Things aren’t looking great for Harley Davidson. The Milwaukee-based fabricator of the iconic bikes just announced it will cut hundreds of jobs by the end of the year. According to company spokesman, Tony Macrito:
"An early retirement incentive program will be offered to eligible employees in advance of what we believe will be a global reduction of around 250 salaried positions across the company, largely completed by the end of the year.

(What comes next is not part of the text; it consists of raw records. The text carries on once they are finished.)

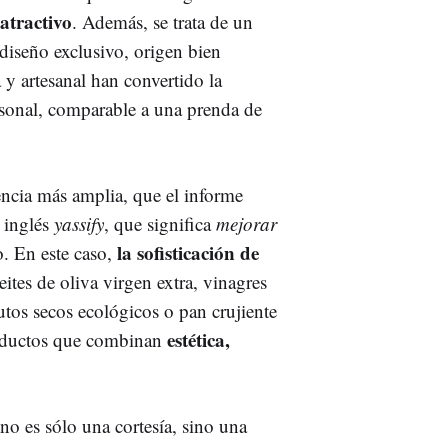
 atractivo
. Además, se trata de un
diseño exclusivo, origen bien
 y artesanal han convertido la
sonal, comparable a una prenda de
ncia más amplia, que el informe
o inglés
yassify
, que significa
mejorar
la sofisticación de
. En este caso,
eites de oliva virgen extra, vinagres
rutos secos ecológicos o pan crujiente
estética,
productos que combinan
a no es sólo una cortesía, sino una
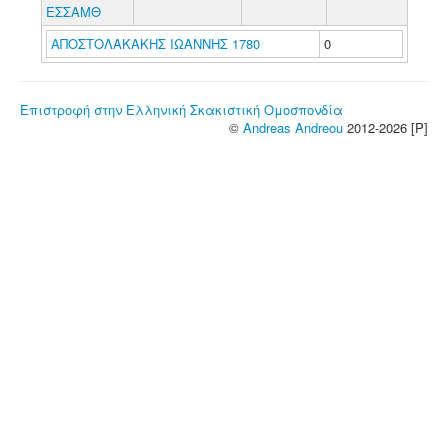
ΕΣΣΑΜΘ
ΑΠΟΣΤΟΛΑΚΑΚΗΣ ΙΩΑΝΝΗΣ 1780
0
Επιστροφή στην Ελληνική Σκακιστική Ομοσπονδία
©
Andreas Andreou
2012-2026 [P]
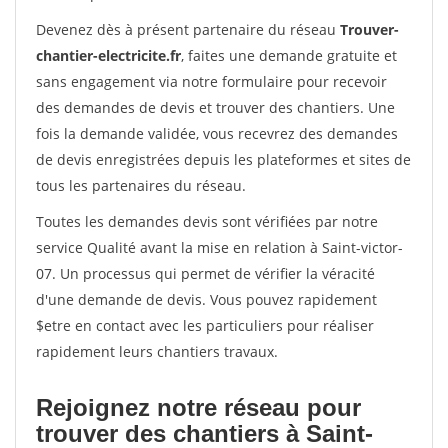
Devenez dès à présent partenaire du réseau
Trouver-
chantier-electricite.fr
, faites une demande gratuite et
sans engagement via notre formulaire pour recevoir
des demandes de devis et trouver des chantiers. Une
fois la demande validée, vous recevrez des demandes
de devis enregistrées depuis les plateformes et sites de
tous les partenaires du réseau.
Toutes les demandes devis sont vérifiées par notre
service Qualité avant la mise en relation à Saint-victor-
07. Un processus qui permet de vérifier la véracité
d'une demande de devis. Vous pouvez rapidement
$etre en contact avec les particuliers pour réaliser
rapidement leurs chantiers travaux.
Rejoignez notre réseau pour
trouver des chantiers à Saint-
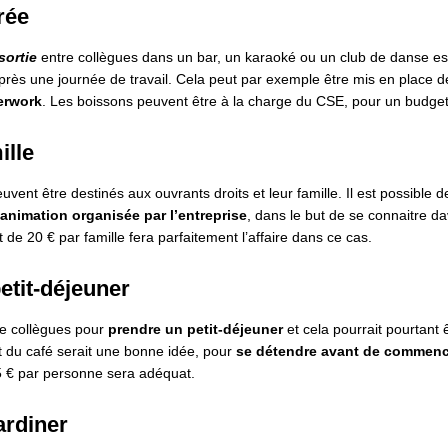
rée
sortie
entre collègues dans un bar, un karaoké ou un club de danse 
près une journée de travail. Cela peut par exemple être mis en place d
erwork
. Les boissons peuvent être à la charge du CSE, pour un budge
ille
uvent être destinés aux ouvrants droits et leur famille. Il est possible d
animation organisée par l’entreprise
, dans le but de se connaitre d
de 20 € par famille fera parfaitement l’affaire dans ce cas.
etit-déjeuner
tre collègues pour
prendre un petit-déjeuner
et cela pourrait pourtant 
t du café serait une bonne idée, pour
se détendre avant de commenc
5 € par personne sera adéquat.
ardiner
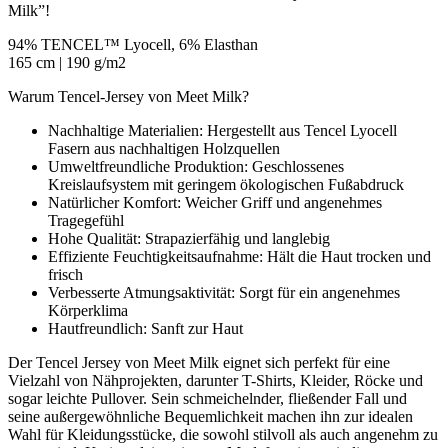
Milk”!
94% TENCEL™ Lyocell, 6% Elasthan
165 cm | 190 g/m2
Warum Tencel-Jersey von Meet Milk?
Nachhaltige Materialien: Hergestellt aus Tencel Lyocell
Fasern aus nachhaltigen Holzquellen
Umweltfreundliche Produktion: Geschlossenes
Kreislaufsystem mit geringem ökologischen Fußabdruck
Natürlicher Komfort: Weicher Griff und angenehmes
Tragegefühl
Hohe Qualität: Strapazierfähig und langlebig
Effiziente Feuchtigkeitsaufnahme: Hält die Haut trocken und
frisch
Verbesserte Atmungsaktivität: Sorgt für ein angenehmes
Körperklima
Hautfreundlich: Sanft zur Haut
Der Tencel Jersey von Meet Milk eignet sich perfekt für eine
Vielzahl von Nähprojekten, darunter T-Shirts, Kleider, Röcke und
sogar leichte Pullover. Sein schmeichelnder, fließender Fall und
seine außergewöhnliche Bequemlichkeit machen ihn zur idealen
Wahl für Kleidungsstücke, die sowohl stilvoll als auch angenehm zu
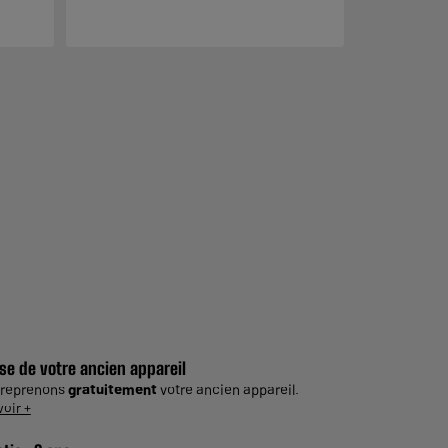
se de votre ancien appareil
 reprenons
gratuitement
votre ancien appareil.
voir +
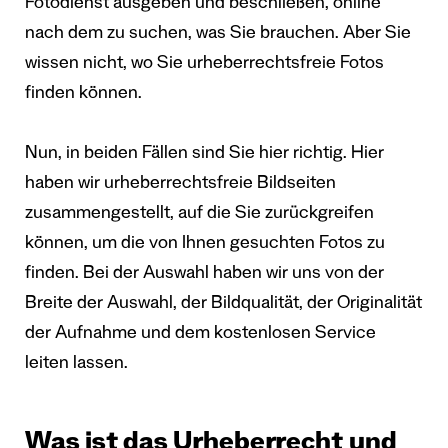
Fotodienst ausgeben und beschließen, online
nach dem zu suchen, was Sie brauchen. Aber Sie
wissen nicht, wo Sie urheberrechtsfreie Fotos
finden können.
Nun, in beiden Fällen sind Sie hier richtig. Hier
haben wir urheberrechtsfreie Bildseiten
zusammengestellt, auf die Sie zurückgreifen
können, um die von Ihnen gesuchten Fotos zu
finden. Bei der Auswahl haben wir uns von der
Breite der Auswahl, der Bildqualität, der Originalität
der Aufnahme und dem kostenlosen Service
leiten lassen.
Was ist das Urheberrecht und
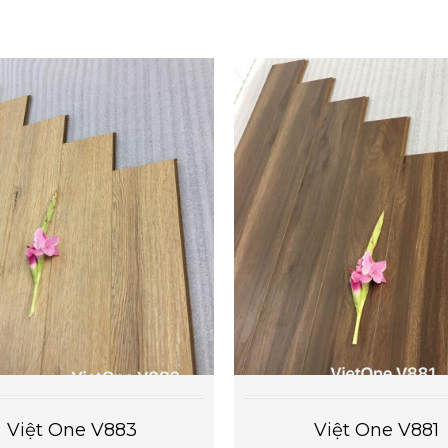
Việt One V883
Việt One V881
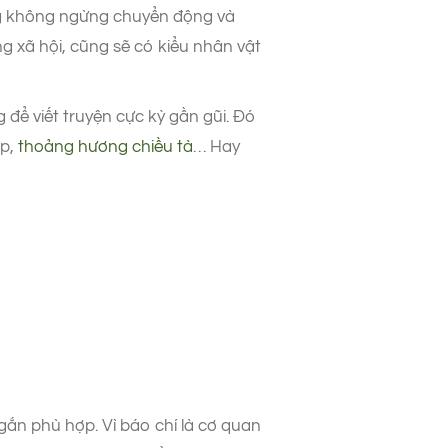
ang không ngừng chuyển động và
g xã hội, cũng sẽ có kiểu nhân vật
 để viết truyện cực kỳ gần gũi. Đó
ịp,
thoảng hương chiều tà
… Hay
ắn phù hợp. Vì báo chí là cơ quan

Adjustments in positions and structure will be made in essentially every part of the business to achieve the right focus and support the increased demand-generating investments."
Harley said third quarter earnings came in at $140.3 million, or 69 cents a share, down from $150.1 million, falling short of analyst expectations for EPS of $0.78. As a result, the company cut its guidance for motorcycle shipments for the year from the 276,000 - 281,000 range to around 265,000 - 270,000 due to poor quarterly performance even though it enjoys a wide profit margin of 34.6 percent on each one of its mid-life crisis enablers.
The company expects to take a $30-$35 million dollar hit in expenses to account for layoffs and associated costs but has also decided to up its spending in marketing by 65 percent. It also plans to increase spending for product development by 35 percent, which could just mean more chrome and louder pipes (to save lives, naturally). We wonder if any development will actually go into increasing performance – something they did a great job of when they dug themselves out of their AMF days – but only time will tell.
All told, the company’s new marketing and product development initiatives will cost an additional $70 million in an attempt to drive demand for its bikes. It’ll be interesting to see how those efforts will pay off and who will end up joining its die-hard customer base.